WHAT THE TASK REQUIRES: Leaving out all pictures, return the records word for word.

RECORDS SHOWN:
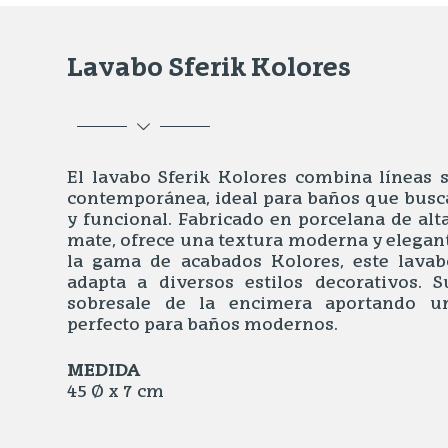
Lavabo Sferik Kolores
El lavabo Sferik Kolores combina líneas 
contemporánea, ideal para baños que busc
y funcional. Fabricado en porcelana de alt
mate, ofrece una textura moderna y elegant
la gama de acabados Kolores, este lava
adapta a diversos estilos decorativos.
sobresale de la encimera aportando u
perfecto para baños modernos.
MEDIDA
45 Ø x 7 cm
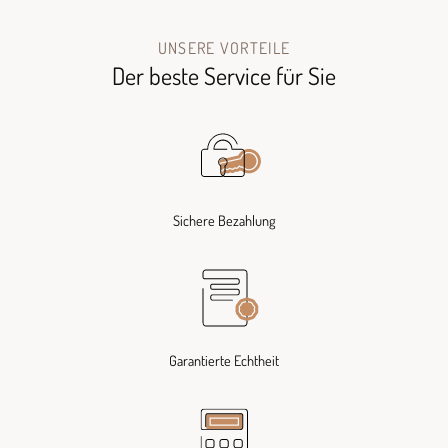
UNSERE VORTEILE
Der beste Service für Sie
Sichere Bezahlung
Garantierte Echtheit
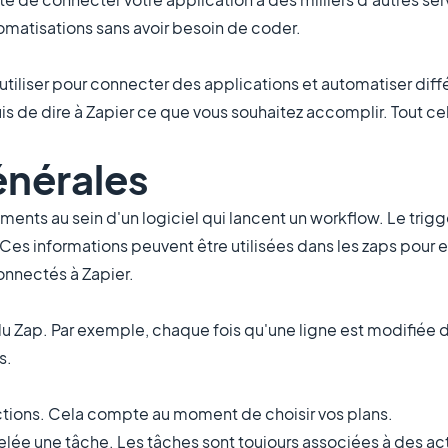
matisations sans avoir besoin de coder.
utiliser pour connecter des applications et automatiser diff
is de dire à Zapier ce que vous souhaitez accomplir. Tout cel
énérales
nts au sein d'un logiciel qui lancent un workflow. Le trig
Ces informations peuvent être utilisées dans les zaps pour 
onnectés à Zapier.
u Zap. Par exemple, chaque fois qu'une ligne est modifiée d
s.
actions. Cela compte au moment de choisir vos plans.
lée une tâche. Les tâches sont toujours associées à des act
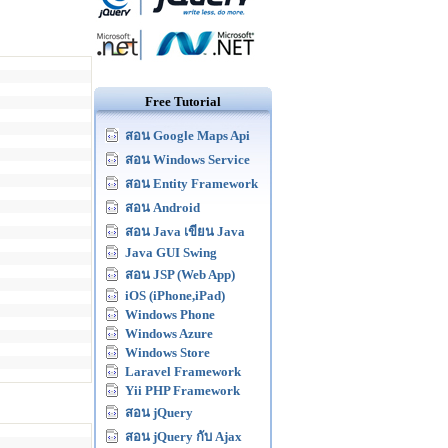
Free Tutorial
สอน Google Maps Api
สอน Windows Service
สอน Entity Framework
สอน Android
สอน Java เขียน Java
Java GUI Swing
สอน JSP (Web App)
iOS (iPhone,iPad)
Windows Phone
Windows Azure
Windows Store
Laravel Framework
Yii PHP Framework
สอน jQuery
สอน jQuery กับ Ajax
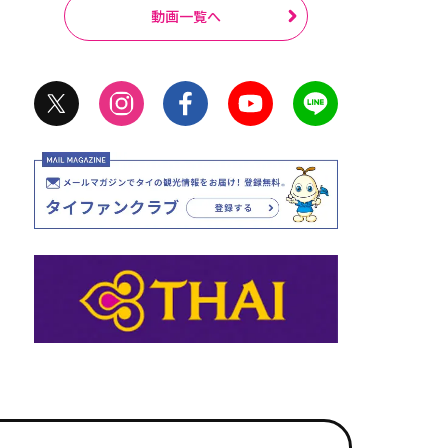
動画一覧へ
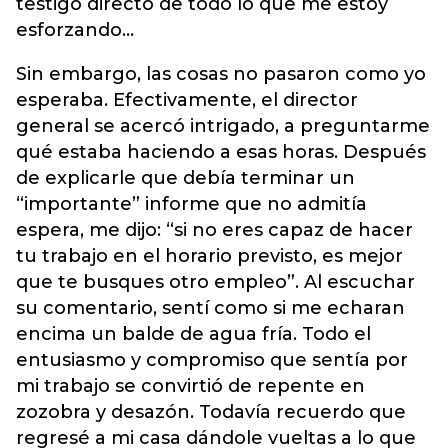
testigo directo de todo lo que me estoy
esforzando…
Sin embargo, las cosas no pasaron como yo
esperaba. Efectivamente, el director
general se acercó intrigado, a preguntarme
qué estaba haciendo a esas horas. Después
de explicarle que debía terminar un
“importante” informe que no admitía
espera, me dijo: “si no eres capaz de hacer
tu trabajo en el horario previsto, es mejor
que te busques otro empleo”. Al escuchar
su comentario, sentí como si me echaran
encima un balde de agua fría. Todo el
entusiasmo y compromiso que sentía por
mi trabajo se convirtió de repente en
zozobra y desazón. Todavía recuerdo que
regresé a mi casa dándole vueltas a lo que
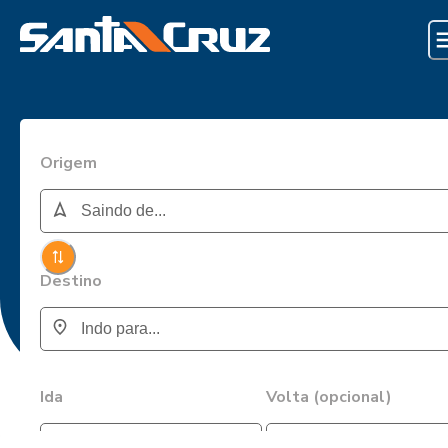
Origem
Destino
Ida
Volta (opcional)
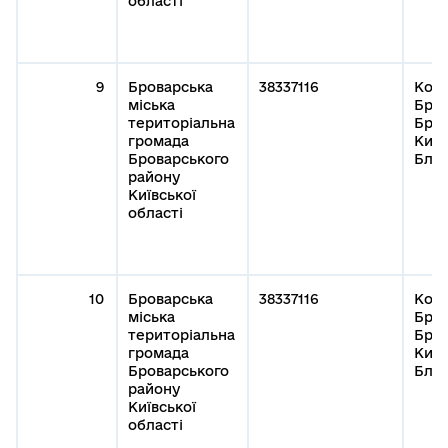
області
9
Броварська
38337116
Кому
міська
Бров
територіальна
Бров
громада
Київ
Броварського
Благ
району
Київської
області
10
Броварська
38337116
Кому
міська
Бров
територіальна
Бров
громада
Київ
Броварського
Благ
району
Київської
області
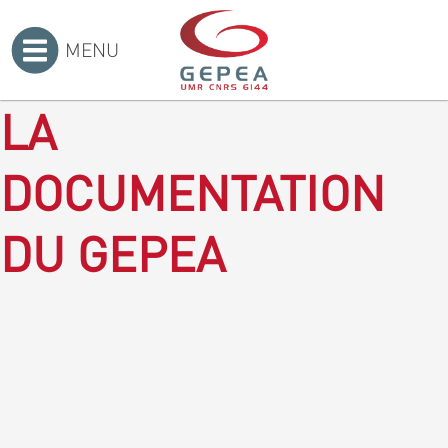
MENU
Accueil
>
LA
DOCUMENTATION
DU GEPEA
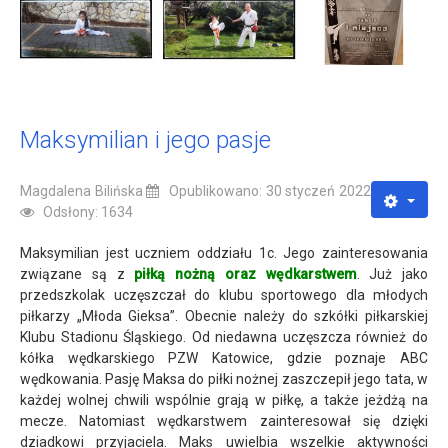
Maksymilian i jego pasje
Magdalena Bilińska
Opublikowano: 30 styczeń 2022
Odsłony: 1634
Maksymilian jest uczniem oddziału 1c. Jego zainteresowania
związane są z
piłką nożną oraz wędkarstwem
. Już jako
przedszkolak uczęszczał do klubu sportowego dla młodych
piłkarzy „Młoda Gieksa”. Obecnie należy do szkółki piłkarskiej
Klubu Stadionu Śląskiego. Od niedawna uczęszcza również do
kółka wędkarskiego PZW Katowice, gdzie poznaje ABC
wędkowania. Pasję Maksa do piłki nożnej zaszczepił jego tata, w
każdej wolnej chwili wspólnie grają w piłkę, a także jeżdżą na
mecze. Natomiast wędkarstwem zainteresował się dzięki
dziadkowi przyjaciela. Maks uwielbia wszelkie aktywności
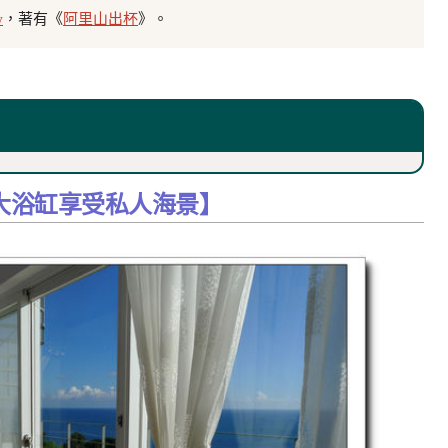
w
，著有《
阿里山出杯
》。
大浴缸享受私人海景】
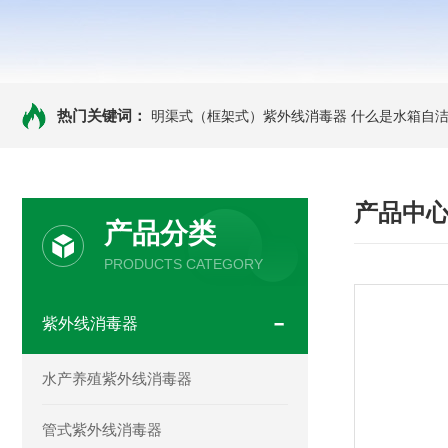
热门关键词：
明渠式（框架式）紫外线消毒器
什么是水箱自洁
产品中
产品分类
PRODUCTS CATEGORY
紫外线消毒器
水产养殖紫外线消毒器
管式紫外线消毒器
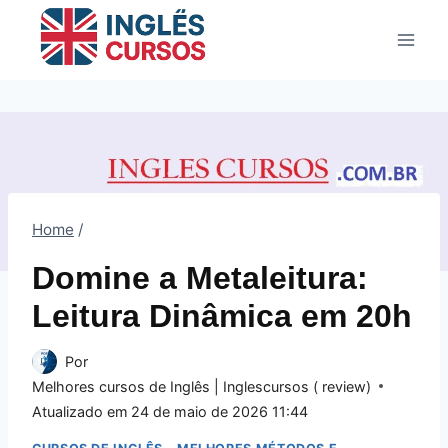
Pular
para
o
Conteúdo
Home
/
Domine a Metaleitura:
Leitura Dinâmica em 20h
Por
Melhores cursos de Inglês | Inglescursos ( review)
Atualizado em
24 de maio de 2026 11:44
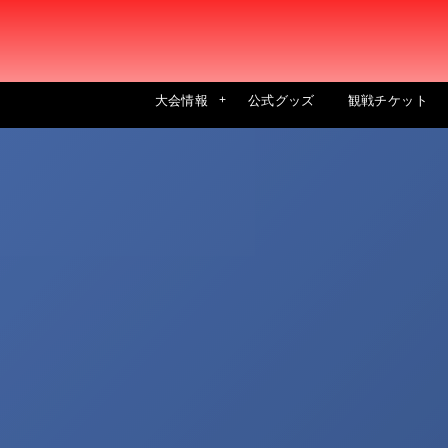
大会情報
公式グッズ
観戦チケット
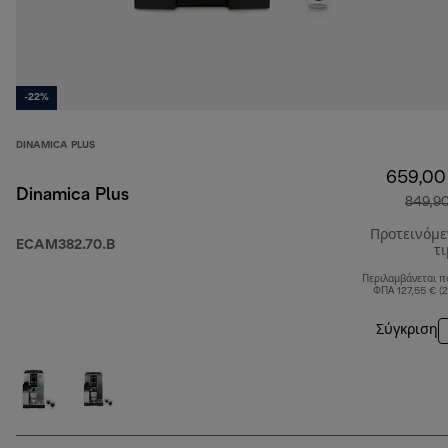
-22%
DINAMICA PLUS
659,00
Dinamica Plus
849,9
Προτεινόμ
ECAM382.70.B
τ
Περιλαμβάνεται π
ΦΠΑ 127,55 € (
Σύγκριση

WORKED SOLUTION:
Lavabo Sferik Kolores
El lavabo Sferik Kolores combina líneas 
contemporánea, ideal para baños que busc
y funcional. Fabricado en porcelana de alt
mate, ofrece una textura moderna y elegant
la gama de acabados Kolores, este lava
adapta a diversos estilos decorativos.
sobresale de la encimera aportando u
perfecto para baños modernos.
MEDIDA
45 Ø x 7 cm
UNSERE VORTEILE
Der beste Service für Sie
Sichere Bezahlung
Garantierte Echtheit
matisations sans avoir besoin de coder.
utiliser pour connecter des applications et automatiser diff
is de dire à Zapier ce que vous souhaitez accomplir. Tout cel
énérales
nts au sein d'un logiciel qui lancent un workflow. Le trig
Ces informations peuvent être utilisées dans les zaps pour 
onnectés à Zapier.
u Zap. Par exemple, chaque fois qu'une ligne est modifiée d
s.
actions. Cela compte au moment de choisir vos plans.
lée une tâche. Les tâches sont toujours associées à des act
Free Tutorial
สอน Google Maps Api
สอน Windows Service
สอน Entity Framework
สอน Android
สอน Java เขียน Java
Java GUI Swing
สอน JSP (Web App)
iOS (iPhone,iPad)
Windows Phone
Windows Azure
Windows Store
Laravel Framework
Yii PHP Framework
สอน jQuery
สอน jQuery กับ Ajax
動画一覧へ
testigo directo de todo lo que me estoy
esforzando…
Sin embargo, las cosas no pasaron como yo
esperaba. Efectivamente, el director
general se acercó intrigado, a preguntarme
qué estaba haciendo a esas horas. Después
de explicarle que debía terminar un
“importante” informe que no admitía
espera, me dijo: “si no eres capaz de hacer
tu trabajo en el horario previsto, es mejor
que te busques otro empleo”. Al escuchar
su comentario, sentí como si me echaran
encima un balde de agua fría. Todo el
entusiasmo y compromiso que sentía por
mi trabajo se convirtió de repente en
zozobra y desazón. Todavía recuerdo que
regresé a mi casa dándole vueltas a lo que
Origem
Destino
Ida
Volta (opcional)
області
9
Броварська
38337116
Кому
міська
Бров
територіальна
Бров
громада
Київ
Броварського
Благ
району
Київської
області
10
Броварська
38337116
Кому
міська
Бров
територіальна
Бров
громада
Київ
Броварського
Благ
району
Київської
області
MENU
Accueil
>
LA
DOCUMENTATION
DU GEPEA
Maksymilian i jego pasje
Magdalena Bilińska
Opublikowano: 30 styczeń 2022
Odsłony: 1634
Maksymilian jest uczniem oddziału 1c. Jego zainteresowania
związane są z
piłką nożną oraz wędkarstwem
. Już jako
przedszkolak uczęszczał do klubu sportowego dla młodych
piłkarzy „Młoda Gieksa”. Obecnie należy do szkółki piłkarskiej
Klubu Stadionu Śląskiego. Od niedawna uczęszcza również do
kółka wędkarskiego PZW Katowice, gdzie poznaje ABC
wędkowania. Pasję Maksa do piłki nożnej zaszczepił jego tata, w
każdej wolnej chwili wspólnie grają w piłkę, a także jeżdżą na
mecze. Natomiast wędkarstwem zainteresował się dzięki
dziadkowi przyjaciela. Maks uwielbia wszelkie aktywności
w
，著有《
阿里山出杯
》。
大浴缸享受私人海景】
热门关键词：
明渠式（框架式）紫外线消毒器
什么是水箱自洁
产品中
产品分类
PRODUCTS CATEGORY
紫外线消毒器
水产养殖紫外线消毒器
管式紫外线消毒器
Pular
para
o
Conteúdo
Home
/
Domine a Metaleitura:
Leitura Dinâmica em 20h
Por
Melhores cursos de Inglês | Inglescursos ( review)
Atualizado em
24 de maio de 2026 11:44
大会情報
公式グッズ
観戦チケット
-22%
DINAMICA PLUS
659,00
Dinamica Plus
849,9
Προτεινόμ
ECAM382.70.B
τ
Περιλαμβάνεται π
ΦΠΑ 127,55 € (
Σύγκριση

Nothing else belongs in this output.